His dad and I were delivering our boy, this young man, safely to his next adventure and the next phase of his life. It was our job to get him there safe and sound, with as much support and encouragement as we could muster for his excitement and anticipation of this big day. In short, we had to try (ok, me) to work hard to be happy for him and not steal his thunder with those pesky sparking tears and the difficulty of this change. It was momentous enough for him, he is keenly tuned into the emotional radar of the family and he knew how big this was for his folks and his sibs…no reason to have him have to bear the burden of that sorrow or feel conflicted about looking forward to getting there.
So, I put on my Mrs. Brown hat and we had a great vacation at the beach, we ate meals together, I had him help with big guy chores, he hung out with his dad on a special project (‘nother post that), I cooked all his favorite foods (and didn’t season them with my tears).

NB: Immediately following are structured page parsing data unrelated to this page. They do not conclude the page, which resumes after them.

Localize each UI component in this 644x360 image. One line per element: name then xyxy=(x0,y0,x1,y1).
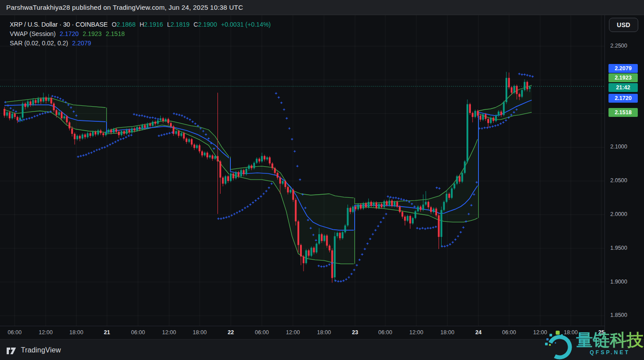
price-axis-label: 1.9000 xyxy=(610,279,627,285)
low-label: L xyxy=(167,21,170,28)
tradingview-logo-icon[interactable] xyxy=(6,346,17,355)
time-axis-label: 23 xyxy=(352,329,358,336)
time-axis-label: 12:00 xyxy=(39,329,52,336)
grid-lines xyxy=(0,15,604,326)
sar-legend-row[interactable]: SAR (0.02, 0.02, 0.2)2.2079 xyxy=(10,39,271,48)
vwap-badge: 2.1720 xyxy=(608,94,638,103)
tradingview-chart-window: ParshwaTurakhiya28 published on TradingV… xyxy=(0,0,644,360)
close-label: C xyxy=(194,21,198,28)
vwap-band-fill xyxy=(4,85,532,264)
time-axis-label: 18:00 xyxy=(193,329,206,336)
vwap-value: 2.1720 xyxy=(59,30,79,37)
price-axis-label: 2.0000 xyxy=(610,211,627,217)
time-axis-label: 18:00 xyxy=(69,329,83,336)
time-axis-label: 21 xyxy=(104,329,110,336)
time-axis-label: 06:00 xyxy=(255,329,269,336)
sar-value: 2.2079 xyxy=(72,40,91,47)
symbol-legend-row[interactable]: XRP / U.S. Dollar · 30 · COINBASEO2.1868… xyxy=(10,20,271,29)
publish-header: ParshwaTurakhiya28 published on TradingV… xyxy=(0,0,644,15)
time-axis-label: 12:00 xyxy=(409,329,423,336)
indicator-legend: XRP / U.S. Dollar · 30 · COINBASEO2.1868… xyxy=(10,20,271,48)
watermark-cn-text: 量链科技 xyxy=(576,331,644,349)
vwap-legend-row[interactable]: VWAP (Session)2.17202.19232.1518 xyxy=(10,29,271,39)
time-axis-label: 12:00 xyxy=(286,329,300,336)
time-axis-label: 24 xyxy=(475,329,482,336)
time-axis-label: 06:00 xyxy=(502,329,516,336)
vwap-upper-band-badge: 2.1923 xyxy=(608,73,638,82)
change-value: +0.0031 (+0.14%) xyxy=(221,21,271,28)
time-axis-label: 06:00 xyxy=(8,329,21,336)
vwap-lower-band-badge: 2.1518 xyxy=(608,108,638,117)
axis-ticks xyxy=(15,46,607,328)
price-axis[interactable]: 2.25002.10002.05002.00001.95001.90001.85… xyxy=(604,15,644,339)
time-axis-label: 18:00 xyxy=(317,329,331,336)
high-label: H xyxy=(139,21,144,28)
price-axis-label: 2.0500 xyxy=(610,177,627,184)
vwap-upper-value: 2.1923 xyxy=(83,30,102,37)
price-axis-label: 2.1000 xyxy=(610,144,627,150)
time-axis-label: 06:00 xyxy=(378,329,392,336)
time-axis-label: 06:00 xyxy=(131,329,145,336)
vwap-label: VWAP (Session) xyxy=(10,30,55,37)
tradingview-brand-text[interactable]: TradingView xyxy=(21,346,61,354)
time-axis-label: 12:00 xyxy=(162,329,176,336)
bar-countdown-badge: 21:42 xyxy=(608,83,638,92)
price-axis-label: 1.9500 xyxy=(610,245,627,251)
low-value: 2.1819 xyxy=(170,21,190,28)
price-axis-label: 2.2500 xyxy=(610,43,627,49)
symbol-title: XRP / U.S. Dollar · 30 · COINBASE xyxy=(10,21,108,28)
site-watermark: 量链科技 QFSP.NET xyxy=(545,331,644,360)
open-value: 2.1868 xyxy=(117,21,136,28)
open-label: O xyxy=(112,21,117,28)
high-value: 2.1916 xyxy=(144,21,163,28)
time-axis[interactable]: 06:0012:0018:002106:0012:0018:002206:001… xyxy=(0,326,604,340)
publish-title: ParshwaTurakhiya28 published on TradingV… xyxy=(6,4,243,11)
price-axis-label: 1.8500 xyxy=(610,312,627,318)
time-axis-label: 18:00 xyxy=(440,329,454,336)
sar-price-badge: 2.2079 xyxy=(608,64,638,73)
close-value: 2.1900 xyxy=(198,21,217,28)
time-axis-label: 22 xyxy=(228,329,234,336)
chart-canvas[interactable] xyxy=(0,0,644,360)
currency-toggle-button[interactable]: USD xyxy=(609,18,638,32)
sar-label: SAR (0.02, 0.02, 0.2) xyxy=(10,40,68,47)
vwap-lower-value: 2.1518 xyxy=(106,30,125,37)
watermark-site-text: QFSP.NET xyxy=(590,349,630,356)
watermark-logo-icon xyxy=(545,331,573,360)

He was able to visit with friends, and sibs and play bananagrams, whooping us as usual, play music with his brother, laugh joke and relax. I’m telling ya, I begged for prayers during this time and you all pulled through in a huge way as I was cheerful, was ok, and felt like I was wrapped in a a mantle of grace. Really, there is no way I can thank you all for those prayers, except to return the favor, anytime.
Anyhow, so I thought it was going really well and it was. But by his farewell supper, I broke. As we went around the table in our usual way of each person saying what they are thankful for that day…I just kinda broke down into tears. I think the “night before” is always SOO hard. . The night was busy with packing and prep, Chris, his dad, and I ended up staying up too late, well after midnight, despite knowing the tough day ahead. The puppy was a terrific distraction, still is. Finally we all fell to bed for a few hours sleep. The morning came early, I woke with knots in my stomach and hot tears behind my puffy eyes. Tom and Chris went to an early Mass, the kids slept and I got final things ready to load into the car. I’ll spare you the tough details of the next hour or so, but the short version is that they came back and we loaded the car, the kids all woke and then we had to have them say goodbye. It was just as sad and wrenching as you might imagine, for us all. As Chris hugged one, and then another, I went behind him, soothing hugging tears falling all around, tom did the same on the other side. Quickly, hugs had been made, sibs were crying and we had to just go.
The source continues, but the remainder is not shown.